New forcing options:

In order to force the model by realistic pressure and wind fields, the following needs to be done:
  1. Obtain pressure fields (unpack files from our archive)
  2. Instruct otemw1 to use them.
General remarks:
Simultaneous excitation with tides, pressure, and wind is supposed to yield the most realistic account of time-dependent sea level and crustal loading. The major drawback in the modelling is incurred by open boundaries; there, the dynamic pressure response cannot be modelled. We can compute only the limiting cases of either perfect equilibrium response or  rigid response.  (One could conceive of a delayed pressure response, but that's futuristic music.) The model can be expected to work best in a setting of a well-enclosed basin and a boundary far away in the deep sea.

It is advisable to focus on the time-series that can be produced with otemw1, rather than harmonic solutions. For instance, the difference between the tide generating potential and the modelled elevation using pressure and wind forcing without tides is indicative of the dynamics of the sea basin (i.e. to what extent resonances could be excited by meteorological forcing). The loading effects should be compared to the bracketing cases of either pressure acting on land only (i.e. assumption of a perfect invcerse barometer response of the basin) or loading pressure everywhere ("frozen water" response).

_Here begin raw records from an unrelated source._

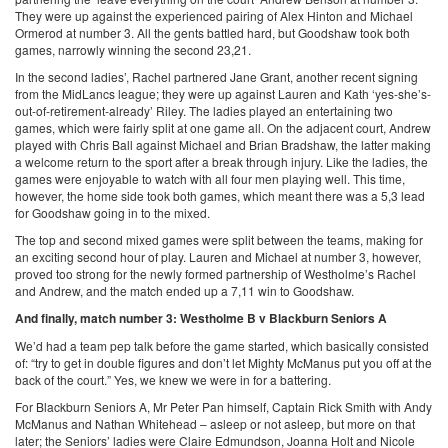
They were up against the experienced pairing of Alex Hinton and Michael
Ormerod at number 3. All the gents battled hard, but Goodshaw took both
games, narrowly winning the second 23,21.
In the second ladies’, Rachel partnered Jane Grant, another recent signing
from the MidLancs league; they were up against Lauren and Kath ‘yes-she’s-
out-of-retirement-already’ Riley. The ladies played an entertaining two
games, which were fairly split at one game all. On the adjacent court, Andrew
played with Chris Ball against Michael and Brian Bradshaw, the latter making
a welcome return to the sport after a break through injury. Like the ladies, the
games were enjoyable to watch with all four men playing well. This time,
however, the home side took both games, which meant there was a 5,3 lead
for Goodshaw going in to the mixed.
The top and second mixed games were split between the teams, making for
an exciting second hour of play. Lauren and Michael at number 3, however,
proved too strong for the newly formed partnership of Westholme’s Rachel
and Andrew, and the match ended up a 7,11 win to Goodshaw.
And finally, match number 3: Westholme B v Blackburn Seniors A
We’d had a team pep talk before the game started, which basically consisted
of: “try to get in double figures and don’t let Mighty McManus put you off at the
back of the court.” Yes, we knew we were in for a battering.
For Blackburn Seniors A, Mr Peter Pan himself, Captain Rick Smith with Andy
McManus and Nathan Whitehead – asleep or not asleep, but more on that
later; the Seniors’ ladies were Claire Edmundson, Joanna Holt and Nicole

Once this routine has computed the dynamic water loading effects you need to add the static part. Loading over land globally can be computed with the programs in  /home/hgs/Oload/smhi , aploading, or higher level shell scripts like  run_aploading_4_{project}. What's missing is the static pressure effect on the sea bottom. This is computed with another program in the OTEQ family,  apload.

To restore files from our archive, copy a monthly file

   cd /scratch/hgs/
   cp /GNSS_archive/misc/hgs2/SMHI/GE{period}.asc.gz .

and unpack
   ~hgs/Oload/smhi/aploading -p year month {month ...}

This generates files with names like /scratch/hgs/gap1997/m_oct/d31.18 from   GE9701.asc  (example is for UTC 1997-OCT-31 18:00:00). The files come every 6 hours. They are binary; subroutine GETRM can be used to input them into the processing programs. The field variable is sea level pressure minus 1000 hPa.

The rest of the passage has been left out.